I'm worried about spammers realizing that they can effectively negate the usefulness of filters without breaking a sweat (spammers, please don't read the following). If they switched from super-short fake messages to mock-real messages (a paragraph or two long, a legit-sounding subject, etc.) and they all sent out millions a day, everyone would be forced to turn off their filters. There would be no effective to distinguish those fake messages from real messages for most people (without a whitelist/blacklist system, which does more harm than good for most).

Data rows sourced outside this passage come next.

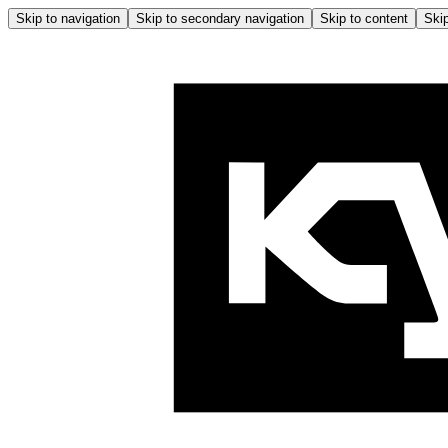
Skip to navigation
Skip to secondary navigation
Skip to content
Skip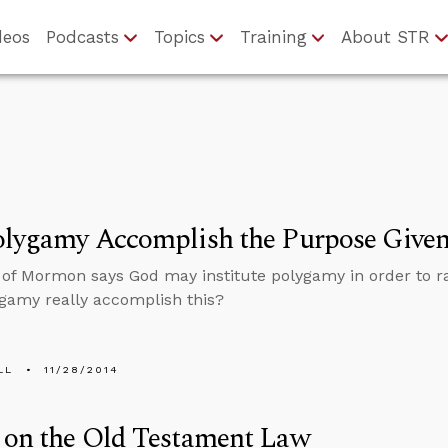
deos
Podcasts
Topics
Training
About STR
lygamy Accomplish the Purpose Given
of Mormon says God may institute polygamy in order to r
gamy really accomplish this?
LL
11/28/2014
 on the Old Testament Law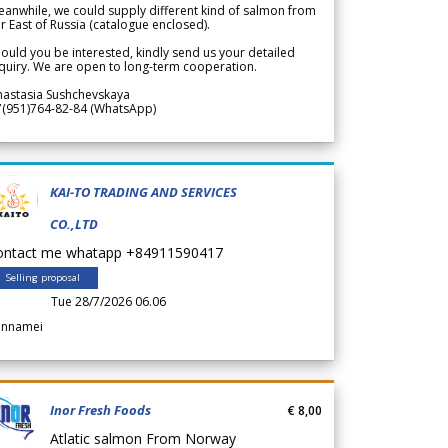
anwhile, we could supply different kind of salmon from
r East of Russia (catalogue enclosed).
ould you be interested, kindly send us your detailed
quiry. We are open to long-term cooperation.
nastasia Sushchevskaya
7(951)764-82-84 (WhatsApp)
KAI-TO TRADING AND SERVICES
CO.,LTD
ontact me whatapp +84911590417
Selling proposal
Tue 28/7/2026 06.06
annamei
Inor Fresh Foods
€ 8,00
Atlatic salmon From Norway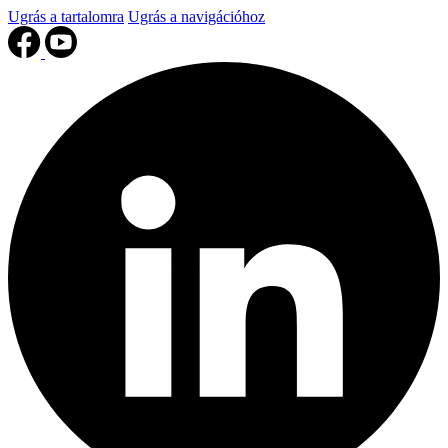
Ugrás a tartalomra
Ugrás a navigációhoz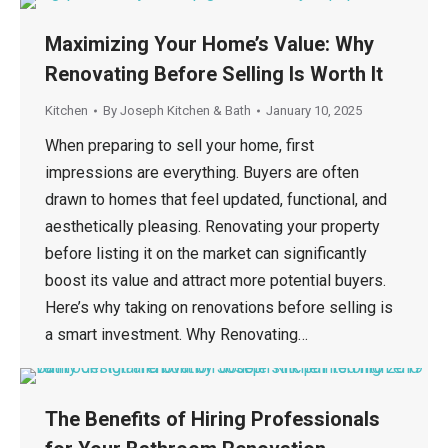
Maximizing Your Home’s Value: Why
Renovating Before Selling Is Worth It
Kitchen
By
Joseph Kitchen & Bath
January 10, 2025
When preparing to sell your home, first
impressions are everything. Buyers are often
drawn to homes that feel updated, functional, and
aesthetically pleasing. Renovating your property
before listing it on the market can significantly
boost its value and attract more potential buyers.
Here’s why taking on renovations before selling is
a smart investment. Why Renovating…
The Benefits of Hiring Professionals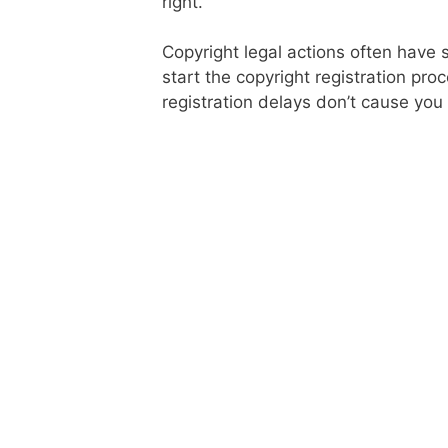
right.
Copyright legal actions often have s
start the copyright registration pro
registration delays don’t cause you 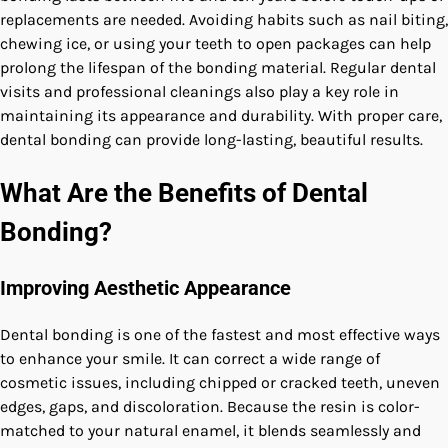
replacements are needed. Avoiding habits such as nail biting,
chewing ice, or using your teeth to open packages can help
prolong the lifespan of the bonding material. Regular dental
visits and professional cleanings also play a key role in
maintaining its appearance and durability. With proper care,
dental bonding can provide long-lasting, beautiful results.
What Are the Benefits of Dental
Bonding?
Improving Aesthetic Appearance
Dental bonding is one of the fastest and most effective ways
to enhance your smile. It can correct a wide range of
cosmetic issues, including chipped or cracked teeth, uneven
edges, gaps, and discoloration. Because the resin is color-
matched to your natural enamel, it blends seamlessly and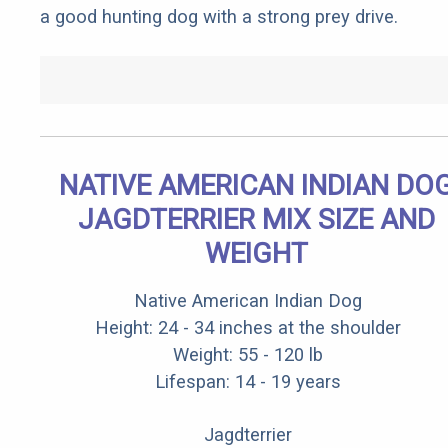
a good hunting dog with a strong prey drive.
NATIVE AMERICAN INDIAN DO
JAGDTERRIER MIX SIZE AND
WEIGHT
Native American Indian Dog
Height: 24 - 34 inches at the shoulder
Weight: 55 - 120 lb
Lifespan: 14 - 19 years
Jagdterrier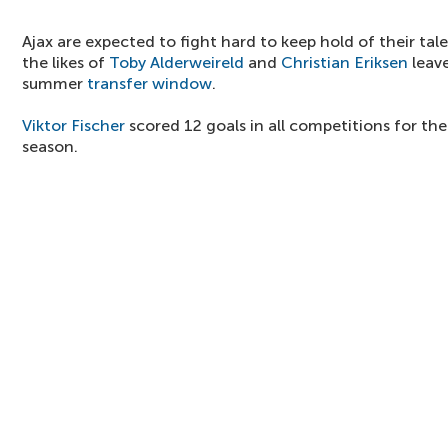
Ajax are expected to fight hard to keep hold of their tal
the likes of
Toby Alderweireld
and
Christian Eriksen
leave
summer
transfer window
.
Viktor Fischer
scored 12 goals in all competitions for th
season.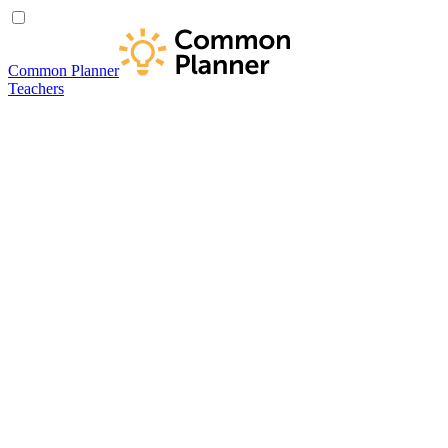
Common Planner
Teachers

In such a situation, email would grind to a halt. Anyone who kept trying to train their filters would just end up blocking most legit emails, and those who don't train for it or turn off would be flooded with real and fake messages they can't distinguish between. The messages would even be profitable, so long as your "friend" included a link to some "cool website" that happens to sell [fill in spam product here]. Go ahead and train your filter to block emails containing URLs. Hah! Maybe if you don't have a job, friends, or buy things over the internet you can, but for most it's just not going to work.